Dealing with Outliers (Part 2): Avoid These Common Mistakes

What you’ll get from this post: How to fix your outlier problem by going beyond traditional treatment techniques.

Estimated reading time: 6 minutes and 30 seconds; approximately 1400 words

Crowd of burnt matches standing before match on fire concept of motivation leadership on black

Part two of a two-part series.

In the first post of this series, I discussed the different types of outliers and why they’re important.

If you haven’t already, take a couple of minutes to read it now.

In this post, I’ll cover:

  • Outlier treatment techniques
  • Current techniques used by testing tools
  • Additional techniques to employ
  • Beyond the standard outlier treatment: What it looks like
  • Fix outliers, build trust

Outlier treatment techniques

Outlier treatment is the process of removing or replacing conversions, visits, or visitors with a “normal” data point.

Removal involves eliminating the data point from the sample. Replacement involves swapping the data point for the mean or median of the sample.

Many resources describe when to remove and when to replace. The bottom line: in most cases, it’s recommended that you replace outlying conversion values and remove outlying visits and visitors.

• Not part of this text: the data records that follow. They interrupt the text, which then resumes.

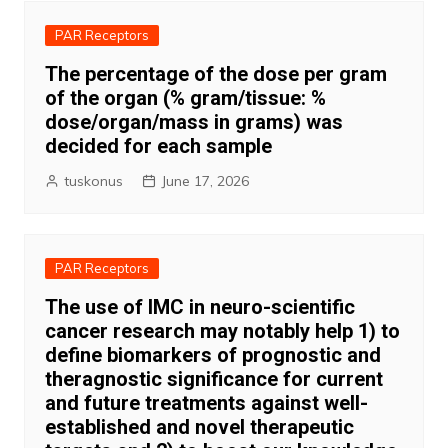
PAR Receptors
The percentage of the dose per gram
of the organ (% gram/tissue: %
dose/organ/mass in grams) was
decided for each sample
tuskonus
June 17, 2026
PAR Receptors
The use of IMC in neuro-scientific
cancer research may notably help 1) to
define biomarkers of prognostic and
theragnostic significance for current
and future treatments against well-
established and novel therapeutic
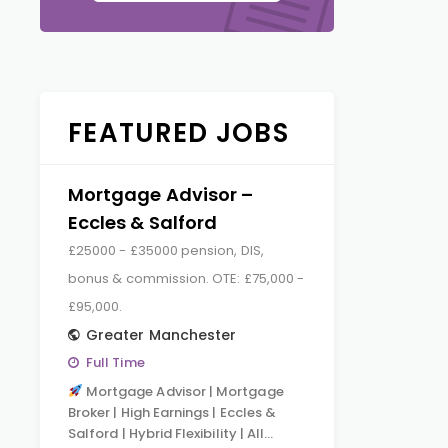
FEATURED JOBS
Mortgage Advisor –
Eccles & Salford
£25000 - £35000 pension, DIS,
bonus & commission. OTE: £75,000 -
£95,000.
Greater Manchester
Full Time
Mortgage Advisor | Mortgage
Broker | High Earnings | Eccles &
Salford | Hybrid Flexibility | All…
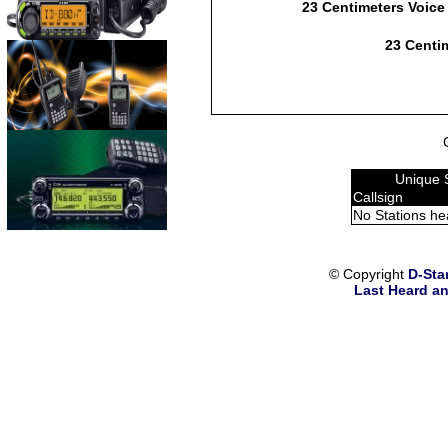
23 Centimeters Voice
23 Centim
Unique 
Callsign
No Stations he
© Copyright
D-Sta
Last Heard an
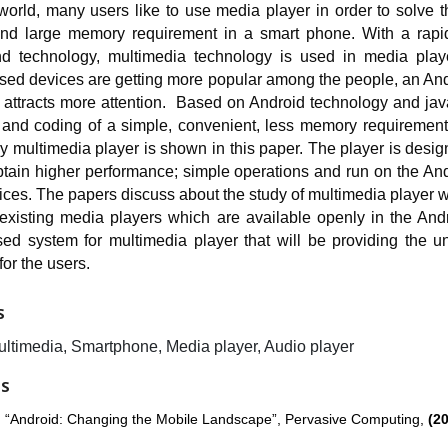
 world, many users like to use media player in order to solve 
and large memory requirement in a smart phone. With a rapi
d technology, multimedia technology is used in media play
sed devices are getting more popular among the people, an An
n attracts more attention. Based on Android technology and ja
 and coding of a simple, convenient, less memory requirement
ly multimedia player is shown in this paper. The player is desi
btain higher performance; simple operations and run on the An
ces. The papers discuss about the study of multimedia player w
 existing media players which are available openly in the And
ed system for multimedia player that will be providing the un
or the users.
S
ultimedia, Smartphone, Media player, Audio player
ES
r, “Android: Changing the Mobile Landscape”, Pervasive Computing,
(20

This is because a singular conversion or a 1 or 0 cannot be determined as an outlier, but the value within that conversion can. This is similar to visits and visitors, which are made up of many actions that can be used to define data point.

Furthermore—and I’ll cover this in more detail later in the post—this removal/replacement becomes inherently dependent on the tool.

Types of treatment include:

Conversion-value level outlier treatment — treating individual mean conversions based on specified criteria.

The key here is mean conversions. Proportion-based conversions or simple 0s and 1s do not allow for outlier treatment at the conversion level, as there is not a measure of variability including range, variance, and standard deviation.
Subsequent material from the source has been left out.